So Swanson decided to return to academia and got his master’s degree in history from Appalachian State University and his Ph.D. from the University of Georgia, where he studied environmental history.
“A Golden Weed” sprang from Swanson’s dissertation at Georgia and his postdoctoral fellowship at Millsaps College in Jackson, Mississippi.
Swanson wanted to unearth the history of the Piedmont region of Virginia and North Carolina to figure out how it had gone from a wealthy, tobacco-farming region to a largely impoverished landscape and population.
“What I found was a horrible irony that during these steps on the road to poverty, the farmers thought they were doing something sustainable,” he said. “They genuinely viewed their tobacco crops — a particular variety called Bright Leaf, which is the core ingredient for cigarettes in the 20th century — as something that would give them a sustainable lifestyle.”

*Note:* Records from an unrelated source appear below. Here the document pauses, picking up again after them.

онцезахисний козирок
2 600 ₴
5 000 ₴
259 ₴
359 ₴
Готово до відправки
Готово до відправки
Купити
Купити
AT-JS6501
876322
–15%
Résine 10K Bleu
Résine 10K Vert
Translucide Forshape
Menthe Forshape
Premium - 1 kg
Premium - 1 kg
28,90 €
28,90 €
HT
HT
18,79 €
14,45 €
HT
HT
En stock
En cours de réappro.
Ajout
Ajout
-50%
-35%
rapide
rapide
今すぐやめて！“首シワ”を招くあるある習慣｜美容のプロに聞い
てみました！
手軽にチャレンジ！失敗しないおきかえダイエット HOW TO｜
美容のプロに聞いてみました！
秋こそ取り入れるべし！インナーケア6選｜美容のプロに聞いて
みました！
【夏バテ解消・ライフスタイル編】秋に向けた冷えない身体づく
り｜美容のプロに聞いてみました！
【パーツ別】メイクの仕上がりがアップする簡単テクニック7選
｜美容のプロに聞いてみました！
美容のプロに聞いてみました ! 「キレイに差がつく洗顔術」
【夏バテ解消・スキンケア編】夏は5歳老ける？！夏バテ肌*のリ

While Bright Leaf performed well in soil whose fertility had been significantly depleted by previous tobacco varieties, the soil continued to erode. And by the time farmers began relying on synthetic fertilizer in the late 1800s, it was too late.
“Then it becomes the classic Southern story — reliance on a commodity crop, debt peonage, an inability to sustain your situation,” Swanson said. “They largely destroyed the landscapes they relied on. They still raise tobacco in portions of this region today, but they do it with really high fertilizer inputs and a lot of spraying so that the profits are very low.”

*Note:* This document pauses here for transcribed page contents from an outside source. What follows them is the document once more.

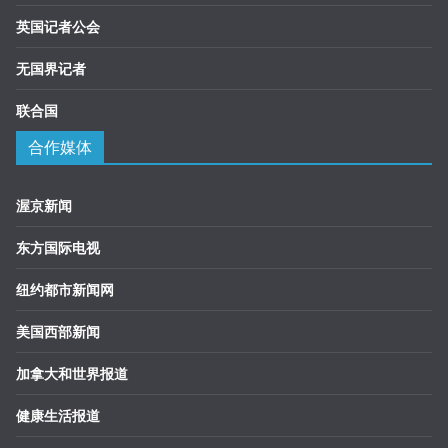
英国记者公会
无国界记者
联合国
合作媒体
渥京新闻
东方国际电视
纽约都市新闻网
美国西部新闻
加拿大和世界报道
健康生活报道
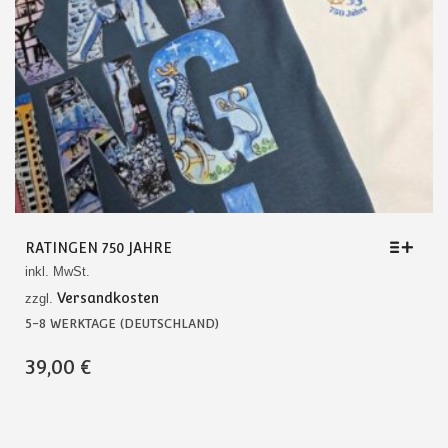
RATINGEN 750 JAHRE
inkl. MwSt.
Versandkosten
zzgl.
5-8 WERKTAGE (DEUTSCHLAND)
DIESES
39,00
€
PRODUKT
WEIST
MEHRERE
VARIANTEN
AUF.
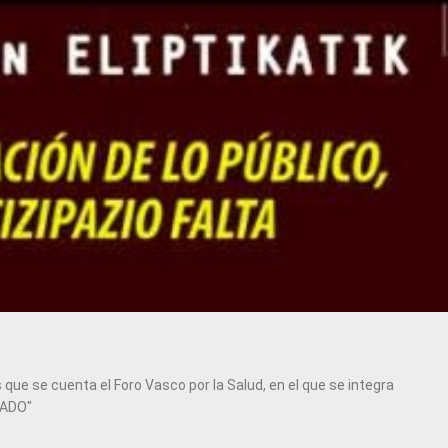
que se cuenta el Foro Vasco por la Salud, en el que se integra
RADO"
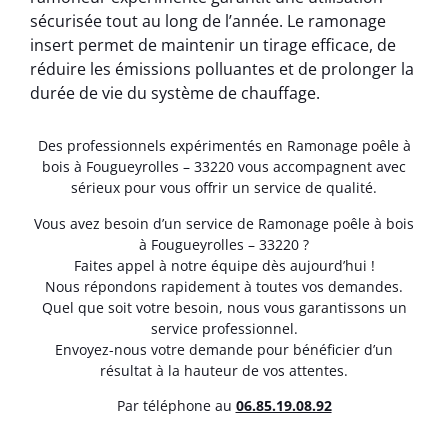
sécurisée tout au long de l’année. Le ramonage
insert permet de maintenir un tirage efficace, de
réduire les émissions polluantes et de prolonger la
durée de vie du système de chauffage.
Des professionnels expérimentés en Ramonage poêle à
bois à Fougueyrolles – 33220 vous accompagnent avec
sérieux pour vous offrir un service de qualité.
Vous avez besoin d’un service de Ramonage poêle à bois
à Fougueyrolles – 33220 ?
Faites appel à notre équipe dès aujourd’hui !
Nous répondons rapidement à toutes vos demandes.
Quel que soit votre besoin, nous vous garantissons un
service professionnel.
Envoyez-nous votre demande pour bénéficier d’un
résultat à la hauteur de vos attentes.
Par téléphone au
06.85.19.08.92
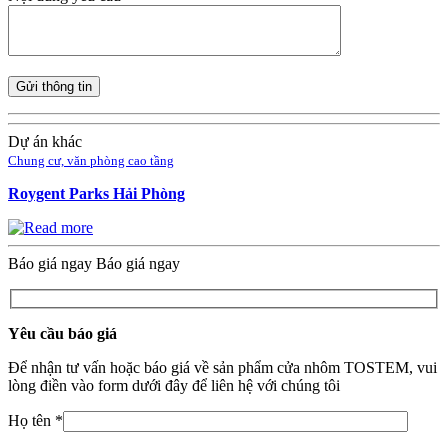
Dự án khác
Chung cư, văn phòng cao tầng
Roygent Parks Hải Phòng
Báo giá ngay
Báo giá ngay
Yêu cầu báo giá
Để nhận tư vấn hoặc báo giá về sản phẩm cửa nhôm TOSTEM, vui
lòng điền vào form dưới đây để liên hệ với chúng tôi
Họ tên *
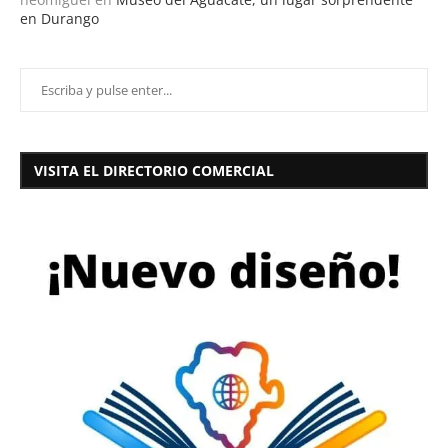
en Durango
VISITA EL DIRECTORIO COMERCIAL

Swanson began research on the book in 2006, looking for answers in archives, microfilm, book collections, letters, diaries, daybooks and farm journals.
“This is a history looking from the tobacco field outward, exploring farmers’ views of the world,” Swanson writes. “It is an effort to take their claims and their environmental understandings as seriously as they did and to recover a world that has been all but lost.”
Swanson was surprised at how much money could be made by growing tobacco.
“There was the potential to become genuinely rich if you put all of the pieces together,” he said. “One farmer in 1856 reportedly made the equivalent of 30 years’ salary in one year. There was a bit of this Gold Rush fever, this lottery fever that inspired farmers and made them a little crazy.”
One newspaper even put a local farmer’s big tobacco crop on the front page and buried on Page 2 the historic news of John Brown’s raid on Harper’s Ferry, an attempt by the white abolitionist to start an armed slave revolt by seizing an arsenal.
“This is a story of the rise of a crop culture, but it is also a tale of the decline of the environment that accompanied this form of tobacco cultivation, from severe erosion to deforestation to insect infestations,” Swanson writes.
In addition to the Agricultural History Society honor, Swanson won the Ohio Academy of History’s 2015 Publication Award for junior faculty at Ohio universities.
Swanson said he hopes the book is a lesson for the future.
“It’s not that pursuit of sustainability is bad, but our understanding of sustainability is always incomplete,” he said. “So we can end up in weird places out of good intentions.”